Environments

Environments play an important role in managing dependencies within programming projects. In this lecture, we will talk about why they are needed, how they are created and how they are defined.

Table of Contents

What are environments?

An environment is an isolated workspace containing dependencies (external packages you are using):

Environments are managed by Julia's package manager Pkg and defined in two files called the Project.toml and the Manifest.toml.

Creating a new virtual environment

To create a new environment, enter Pkg-mode in the Julia REPL by typing ], then type activate followed by the name of the environment you want to create.

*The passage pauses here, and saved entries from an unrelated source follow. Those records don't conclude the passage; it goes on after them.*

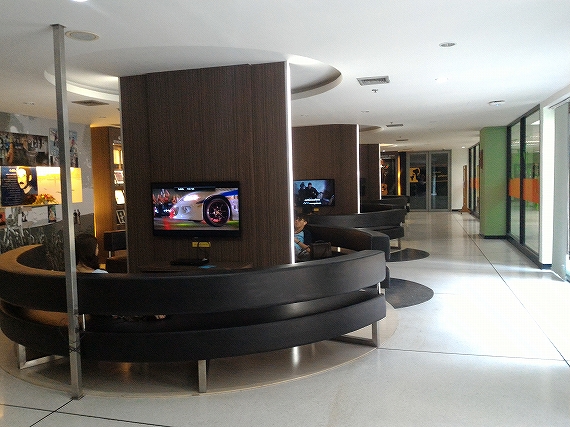 Where is `glass doors along back wall`? This screenshot has width=570, height=427. glass doors along back wall is located at coordinates (439, 164), (439, 187), (418, 164), (422, 192). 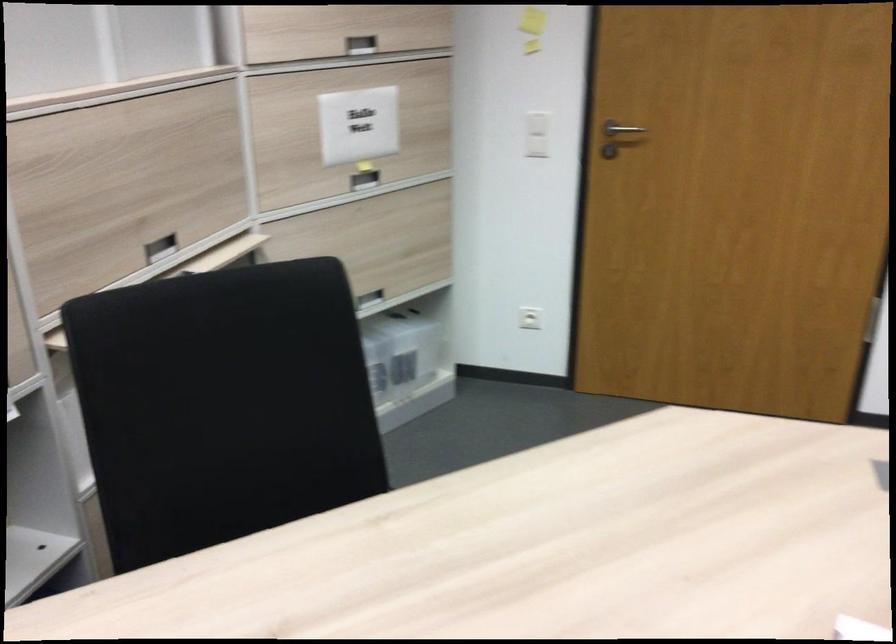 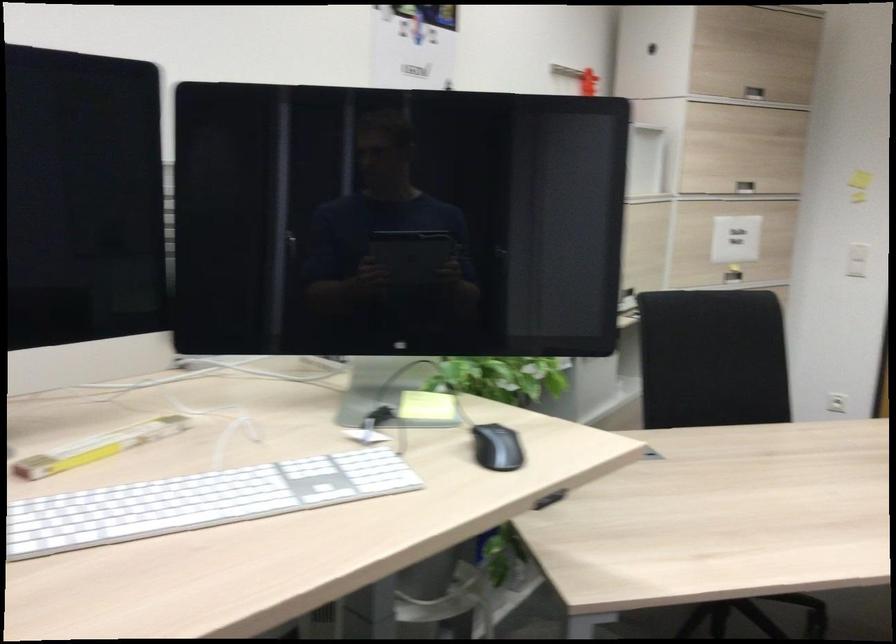 Question: I am providing you with two images of the same scene from different viewpoints. After the viewpoint changes to image2, which objects are now occluded?

Choices:
 (A) plastic storage box
 (B) yellow game box
 (C) black computer mouse
 (D) white computer keyboard

Answer: (A) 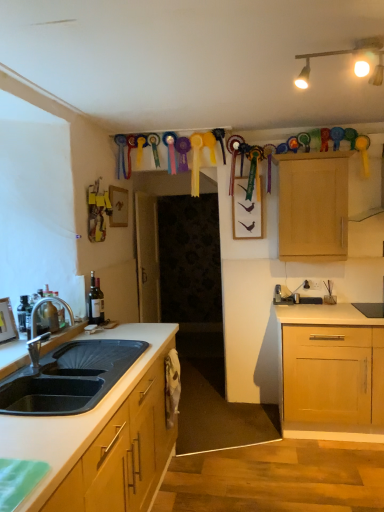 Question: Is the depth of matte gold track lights at upper center greater than that of brushed metal faucet at sink left?

Choices:
 (A) no
 (B) yes

Answer: (A)

Question: Is matte gold track lights at upper center bigger than brushed metal faucet at sink left?

Choices:
 (A) yes
 (B) no

Answer: (A)

Question: Does matte gold track lights at upper center have a greater width compared to brushed metal faucet at sink left?

Choices:
 (A) no
 (B) yes

Answer: (B)

Question: Can you confirm if matte gold track lights at upper center is positioned to the left of brushed metal faucet at sink left?

Choices:
 (A) no
 (B) yes

Answer: (A)

Question: From a real-world perspective, is matte gold track lights at upper center beneath brushed metal faucet at sink left?

Choices:
 (A) no
 (B) yes

Answer: (A)

Question: Is brushed metal faucet at sink left in front of or behind wooden picture frame at left in the image?

Choices:
 (A) behind
 (B) front

Answer: (B)

Question: Looking at their shapes, would you say brushed metal faucet at sink left is wider or thinner than wooden picture frame at left?

Choices:
 (A) wide
 (B) thin

Answer: (A)

Question: From the image's perspective, is brushed metal faucet at sink left positioned above or below wooden picture frame at left?

Choices:
 (A) above
 (B) below

Answer: (A)

Question: From a real-world perspective, is brushed metal faucet at sink left positioned above or below wooden picture frame at left?

Choices:
 (A) below
 (B) above

Answer: (B)

Question: In terms of width, does wooden picture frame at left look wider or thinner when compared to brushed metal faucet at sink left?

Choices:
 (A) thin
 (B) wide

Answer: (A)

Question: From a real-world perspective, is wooden picture frame at left physically located above or below brushed metal faucet at sink left?

Choices:
 (A) below
 (B) above

Answer: (A)

Question: Is wooden picture frame at left bigger or smaller than brushed metal faucet at sink left?

Choices:
 (A) small
 (B) big

Answer: (A)

Question: Considering the relative positions of wooden picture frame at left and brushed metal faucet at sink left in the image provided, is wooden picture frame at left to the left or to the right of brushed metal faucet at sink left?

Choices:
 (A) right
 (B) left

Answer: (B)

Question: From their relative heights in the image, would you say brushed metal faucet at sink left is taller or shorter than light wood cabinet at upper right?

Choices:
 (A) short
 (B) tall

Answer: (A)

Question: Does point (66, 305) appear closer or farther from the camera than point (331, 172)?

Choices:
 (A) closer
 (B) farther

Answer: (A) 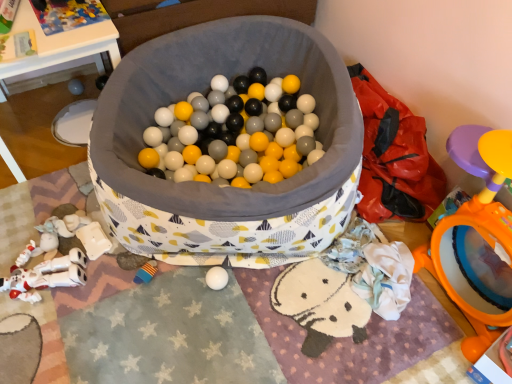 At what (x,y) coordinates should I click in order to perform the action: click on free spot in front of white plush toy at lower left, which is the 4th toy in top-to-bottom order. Please return your answer as a coordinate pair (x, y). The height and width of the screenshot is (384, 512). Looking at the image, I should click on (41, 338). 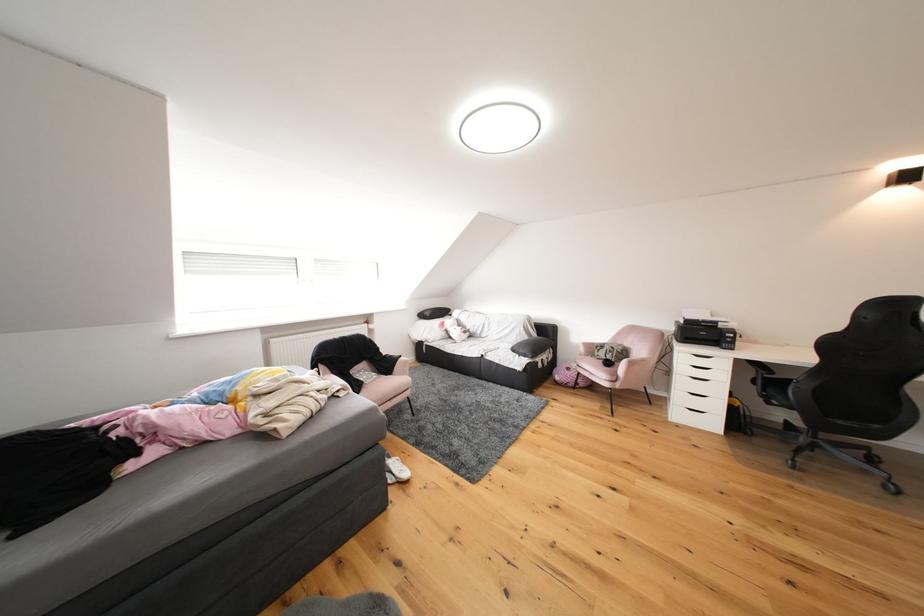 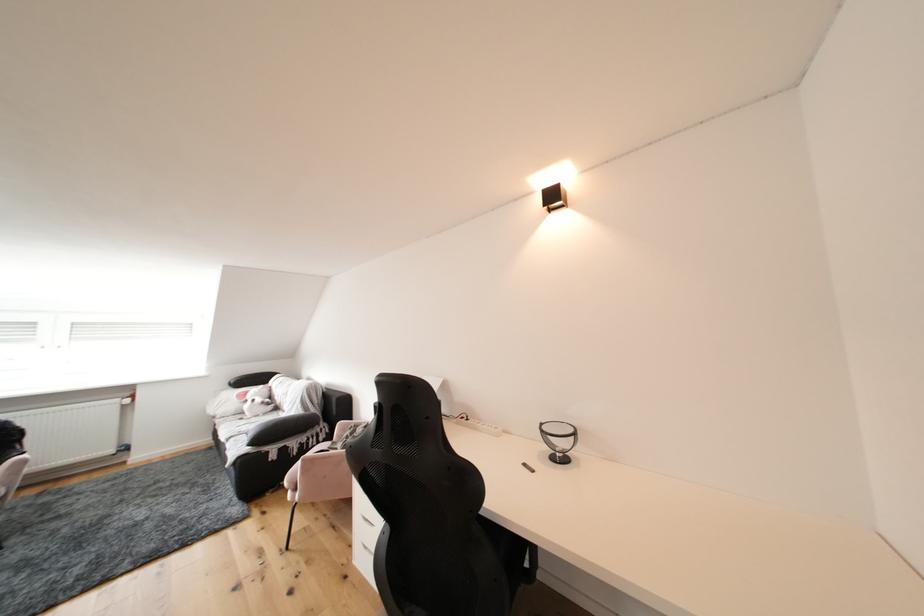 Question: The images are taken continuously from a first-person perspective. In which direction are you moving?

Choices:
 (A) Left
 (B) Right
 (C) Forward
 (D) Backward

Answer: (B)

Let's create a new environment called MyDeepLearningEnv that includes MLDatasets.jl and Flux.jl:

(@v1.10) pkg> activate MyDeepLearningEnv            # create environment
  Activating new project at `~/MyDeepLearningEnv`

(@MyDeepLearningEnv) pkg>                           # environment is active

The printout informs us that this created a new project folder at ~/MyDeepLearningEnv. The exact path depends on the folder in which you launched the Julia REPL. In this case, I opened Julia in my home directory, which is called ~ on Linux and macOS.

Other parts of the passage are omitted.